Three years ago, I walked into my first yoga class looking for help and relief. I have had back pain since I was a teenager, probably too many years of carrying too many books in a bag fashionably slung over one shoulder. Or maybe just too many years of stoically insisting on carrying loads that were too heavy for me.Over the years, I had seen doctors, taken prescription medications, been to physical therapy and even a posture class. Yet with pregnancy and children, the pain only got worse, until it became nearly unbearable when I unexpectedly became pregnant before my daughter was one. My back was one big perpetual knot of spasming muscle. One day, as I was lying on the floor weeping because I was in too much pain to get up, I knew I needed something more. I called a chiropractor that day, and it did indeed help, but my back would deteriorate into pain again between each visit. The treatments were soothing the pain, but not healing the cause. So, I signed up for a yoga class. I expected yoga to help my back, but I was not prepared for how much it would, and I certainly wasn't prepared for how much it would heal me spiritually as well as physically.
When I was a child, I used to go jogging with my father. He instilled in me two lessons that I was to take into every aspect of my life: push through the pain and sprint the end to show you've got something left. Those lessons got me to a place the world would view as success: an education at a prestigious university, jobs that have paid well, a home in an upper-middle class neighborhood and a comfortable lifestyle. But learning to push my body, and myself, beyond my natural limits, came at a price as well.
In yoga, one of the constant refrains has been "listen to your body," something I have spent a lifetime learning not to do.
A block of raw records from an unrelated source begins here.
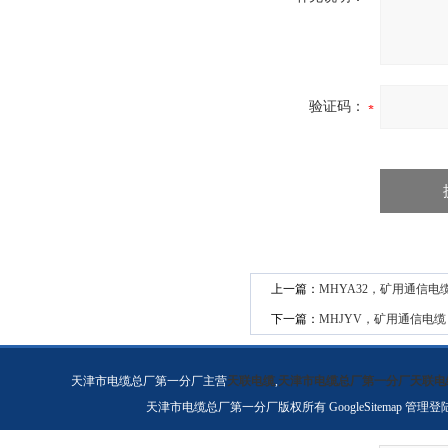
验证码：
上一篇：
MHYA32，矿用通信
下一篇：
MHJYV，矿用通信电缆，M
天津市电缆总厂第一分厂主营
天联电缆
,
天津市电缆总厂第一分厂天联电
天津市电缆总厂第一分厂版权所有
GoogleSitemap
管理登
Back in June, we were working on stretches that targeted our shoulders. My shoulders are very tight, and I couldn't believe I had to accommodate them as much as I did. Those shoulders should be able to do more. Damn it! What they were capable of was pathetic. I'd just try to stretch them a little more. Ok, that hurt a little, but those shoulders weren't working hard enough. They deserved a little pain! If I pushed them a little more than what they wanted to do, those shoulders would loosen up and stretch the way I wanted them to from now on right? Wrong. What I got was a shoulder joint that was sore and had to be treated gently for months.
I didn't teach my shoulders anything. They are teaching me. I am learning to listen to my body, to understand and accept my limits. I am learning that to challenge myself, I don't need to hurt myself. And I'm learning that insisting on carrying heavy loads by yourself will leave you aching, in back or in spirit, for years.